Since the comment is rather long and makes what I think is an important point about why some Americans seem to like Donald Trump so much I thought I would repost my comment here:
This is an interesting, but in my view rather superficial, take on the election campaigns so far. A couple of thoughts.
First, let me challenge your assertion that voters don’t “make decisions based on things like policy, ideology, and electability.” For starters, the chief hermeneutic voters use to select a candidate is party identification. Those without the free time to spend conducting detailed research start by assuming that Republicans and Democrats differ in certain fundamental ways. This is why the core attack made on Trump is that he’s not really a Republican, and he’s not a “conservative.” His opponents try to tell voters not to apply this hermeneutic to Donald Trump. So yes, ideology makes a lot of difference.
I would also respectfully suggest that your Clinton and Obama examples do not support your claim. Bill Clinton won the Presidency on some very specific policy proposals – raise taxes on the wealthy to fix the budget and health care system, energy conservation and environmental protection to name two – against a very popular incumbent President. Barack Obama also ran on a specific policy platform that included higher taxes on the wealthy to pay for economic stimulus and ensuring better access to health care and ending needless war in the Middle East, among other ideas. To the extent these elections were “popularity contests” it’s because the policies these candidates proposed made them…popular.
Donald Trump is popular for another reason: he has tapped into residual white (especially male) anger at changes in American society that threaten their power. He appeals to the Warmac9999s of the world by suggesting that American is no longer great because we’ve let in too many brown people and given to much voice to women. These people are pissed because they can no longer express racist, bigoted, and sexist opinions without someone calling them out. This explains the emphasis on “political correctness” and the fact that evangelicals support Trump – note that a key reason his supporters like him is that he “speaks the truth.”
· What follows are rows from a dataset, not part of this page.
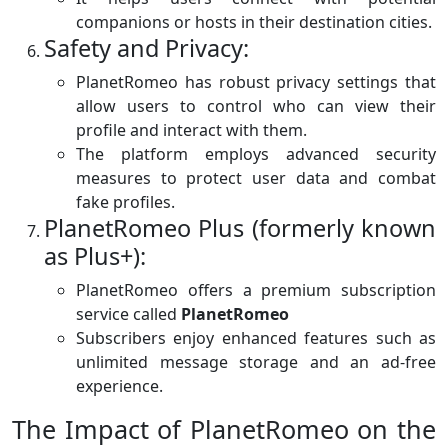
companions or hosts in their destination cities.
Safety and Privacy:
PlanetRomeo has robust privacy settings that
allow users to control who can view their
profile and interact with them.
The platform employs advanced security
measures to protect user data and combat
fake profiles.
PlanetRomeo Plus (formerly known
as Plus+):
PlanetRomeo offers a premium subscription
service called
PlanetRomeo
Subscribers enjoy enhanced features such as
unlimited message storage and an ad-free
experience.
The Impact of PlanetRomeo on the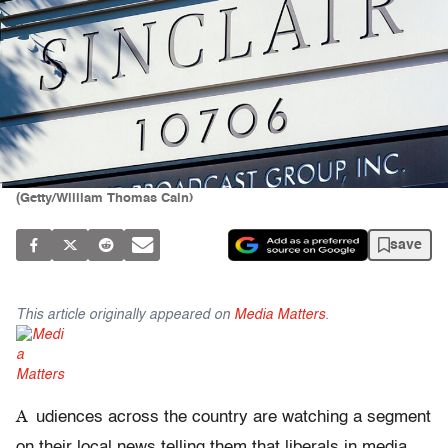
(Getty/William Thomas Cain)
save
This article originally appeared on
Media Matters
.
A
udiences across the country are watching a segment
on their local news telling them that liberals in media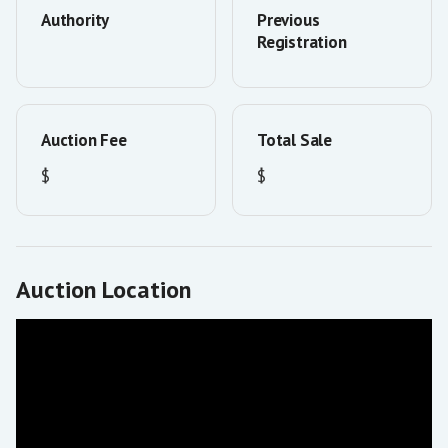
Authority
Previous
Registration
Auction Fee
Total Sale
$
$
Auction Location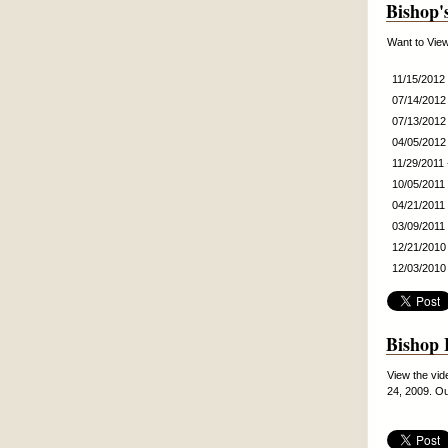
Bishop'
Want to Vie
11/15/2012
07/14/2012
07/13/2012
04/05/2012
11/29/2011
10/05/2011
04/21/2011
03/09/2011
12/21/2010
12/03/2010
Bishop 
View the vid
24, 2009. Ou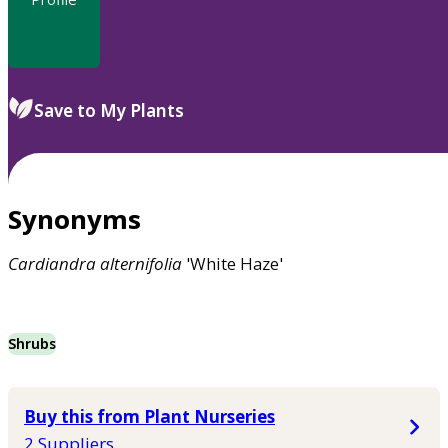
Save to My Plants
Synonyms
Cardiandra
alternifolia
'White Haze'
Shrubs
Buy this from Plant Nurseries
2 Suppliers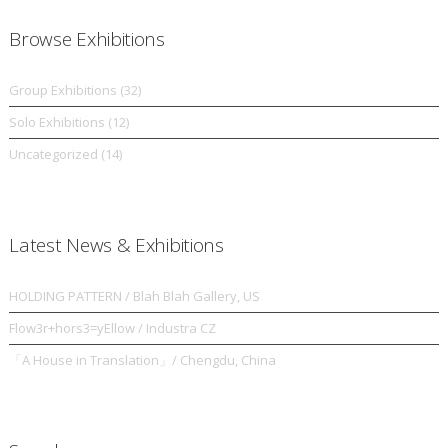
Browse Exhibitions
Group Exhibitions
(32)
Solo Exhibitions
(12)
Uncategorized
(14)
Latest News & Exhibitions
HOLDING PATTERN / Blah Blah Gallery, US
Flow3r+hors3=yEllow / Industra CZ
「A House in Translation」/ Chengdu, China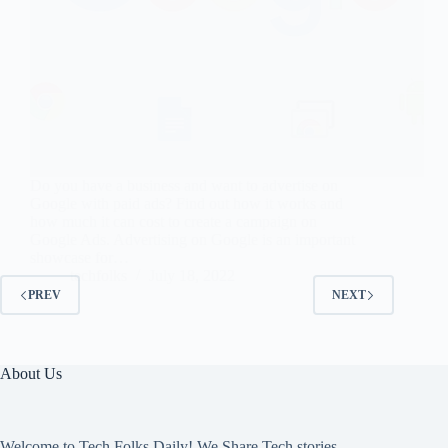
Do you have a business and want to advertise on
Google with paid ads? Find out how it works and
how much it can cost to create a campaign on
Google Ads. Advertising on Google is an important
showcase for…
techfolks
July 18, 2022
PREV
NEXT
About Us
Welcome to Tech Folks Daily! We Share Tech stories,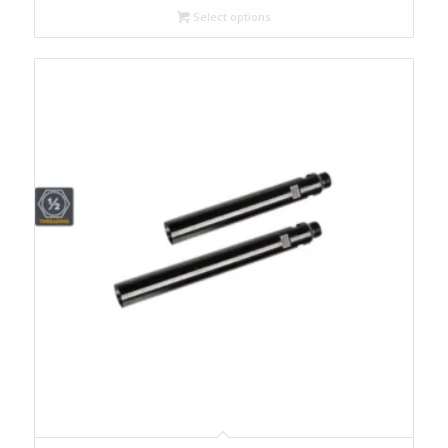
Select options
through
$345.00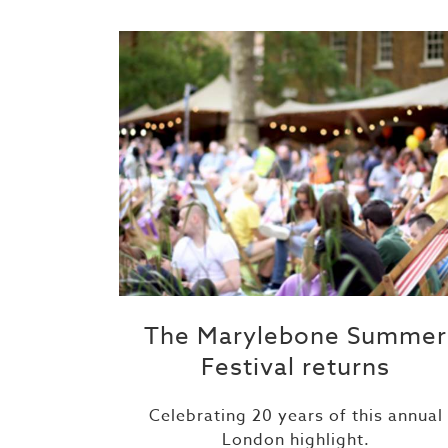
The Marylebone Summer
Festival returns
Celebrating 20 years of this annual
London highlight.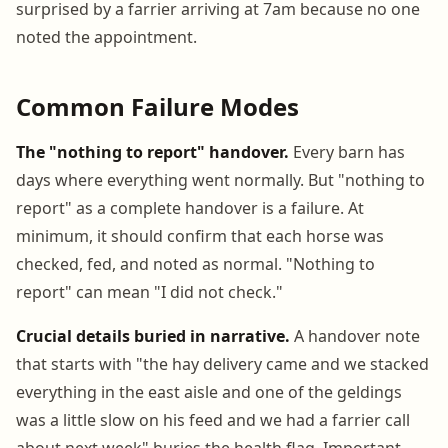
surprised by a farrier arriving at 7am because no one
noted the appointment.
Common Failure Modes
The "nothing to report" handover.
Every barn has
days where everything went normally. But "nothing to
report" as a complete handover is a failure. At
minimum, it should confirm that each horse was
checked, fed, and noted as normal. "Nothing to
report" can mean "I did not check."
Crucial details buried in narrative.
A handover note
that starts with "the hay delivery came and we stacked
everything in the east aisle and one of the geldings
was a little slow on his feed and we had a farrier call
about next week" buries the health flag. Important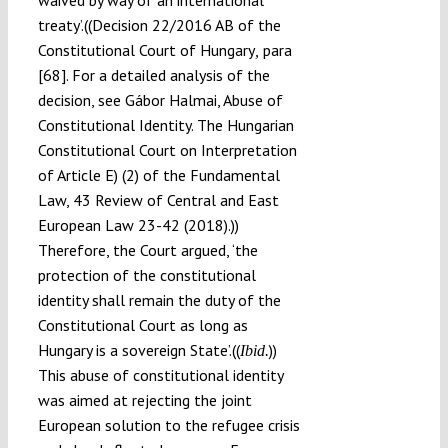
waived by way of an international
treaty’.((Decision 22/2016 AB of the
Constitutional Court of Hungary
para
,
[68]. For a detailed analysis of the
decision, see Gábor Halmai, Abuse of
Constitutional Identity. The Hungarian
Constitutional Court on Interpretation
of Article E) (2) of the Fundamental
Law, 43 Review of Central and East
European Law 23-42 (2018).))
Therefore, the Court argued, ‘the
protection of the constitutional
identity shall remain the duty of the
Constitutional Court as long as
Hungary is a sovereign State’.((
))
Ibid.
This abuse of constitutional identity
was aimed at rejecting the joint
European solution to the refugee crisis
Conservatives have spent the last 45 years demonizing government and any effort to create an egalitarian society. They did this mostly in the service of corporations by enlisting religious leaders and disaffected white men using dog-whistle messages (e.g., “welfare queens”). As wealth inequality has grown, women assert themselves more, and the country becomes demographically more diverse these disaffected white men seek a hero. Donald Trump is popular with this constituency not because he’s famous. He’s popular with them because the believe he agrees with them that Mexicans cause their economic woes, Muslims cause their security fears, and no one can say the truth about this because “political correctness.” Warmac9999 and his ilk like Trump because they think he’ll “make American great again” by giving them the specific policies they want: a wall to keep Mexicans out, deportation of Muslims, and government support for rhetoric that accepts racist and sexist attacks on people they don’t like. He’s not popular because he’s famous and on television a lot. He’s popular because he gives angry white Americans license to express their racism and bigotry openly.